=== WHAT YOU SHOULD DO ===
Nothing but the lines from the one containing "kwiatowych, warzywnika czy" through the last line of the data below should be returned, each copied exactly.

○ ○ ○ ○ ○

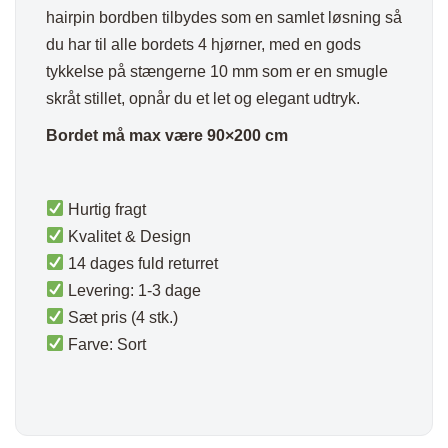
hairpin bordben tilbydes som en samlet løsning så
du har til alle bordets 4 hjørner, med en gods
tykkelse på stængerne 10 mm som er en smugle
skråt stillet, opnår du et let og elegant udtryk.
Bordet må max være 90×200 cm
Hurtig fragt
Kvalitet & Design
14 dages fuld returret
Levering: 1-3 dage
Sæt pris (4 stk.)
Farve: Sort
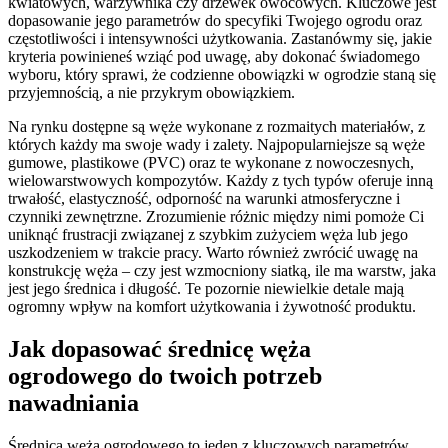
kwiatowych, warzywnika czy drzewek owocowych. Kluczowe jest
dopasowanie jego parametrów do specyfiki Twojego ogrodu oraz
częstotliwości i intensywności użytkowania. Zastanówmy się, jakie
kryteria powinieneś wziąć pod uwagę, aby dokonać świadomego
wyboru, który sprawi, że codzienne obowiązki w ogrodzie staną się
przyjemnością, a nie przykrym obowiązkiem.
Na rynku dostępne są węże wykonane z rozmaitych materiałów, z
których każdy ma swoje wady i zalety. Najpopularniejsze są węże
gumowe, plastikowe (PVC) oraz te wykonane z nowoczesnych,
wielowarstwowych kompozytów. Każdy z tych typów oferuje inną
trwałość, elastyczność, odporność na warunki atmosferyczne i
czynniki zewnętrzne. Zrozumienie różnic między nimi pomoże Ci
uniknąć frustracji związanej z szybkim zużyciem węża lub jego
uszkodzeniem w trakcie pracy. Warto również zwrócić uwagę na
konstrukcję węża – czy jest wzmocniony siatką, ile ma warstw, jaka
jest jego średnica i długość. Te pozornie niewielkie detale mają
ogromny wpływ na komfort użytkowania i żywotność produktu.
Jak dopasować średnicę węża
ogrodowego do twoich potrzeb
nawadniania
Średnica węża ogrodowego to jeden z kluczowych parametrów,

○ ○ ○ ○ ○

=== COMPLETED EXERCISE ===
kwiatowych, warzywnika czy drzewek owocowych. Kluczowe jest
dopasowanie jego parametrów do specyfiki Twojego ogrodu oraz
częstotliwości i intensywności użytkowania. Zastanówmy się, jakie
kryteria powinieneś wziąć pod uwagę, aby dokonać świadomego
wyboru, który sprawi, że codzienne obowiązki w ogrodzie staną się
przyjemnością, a nie przykrym obowiązkiem.
Na rynku dostępne są węże wykonane z rozmaitych materiałów, z
których każdy ma swoje wady i zalety. Najpopularniejsze są węże
gumowe, plastikowe (PVC) oraz te wykonane z nowoczesnych,
wielowarstwowych kompozytów. Każdy z tych typów oferuje inną
trwałość, elastyczność, odporność na warunki atmosferyczne i
czynniki zewnętrzne. Zrozumienie różnic między nimi pomoże Ci
uniknąć frustracji związanej z szybkim zużyciem węża lub jego
uszkodzeniem w trakcie pracy. Warto również zwrócić uwagę na
konstrukcję węża – czy jest wzmocniony siatką, ile ma warstw, jaka
jest jego średnica i długość. Te pozornie niewielkie detale mają
ogromny wpływ na komfort użytkowania i żywotność produktu.
Jak dopasować średnicę węża
ogrodowego do twoich potrzeb
nawadniania
Średnica węża ogrodowego to jeden z kluczowych parametrów,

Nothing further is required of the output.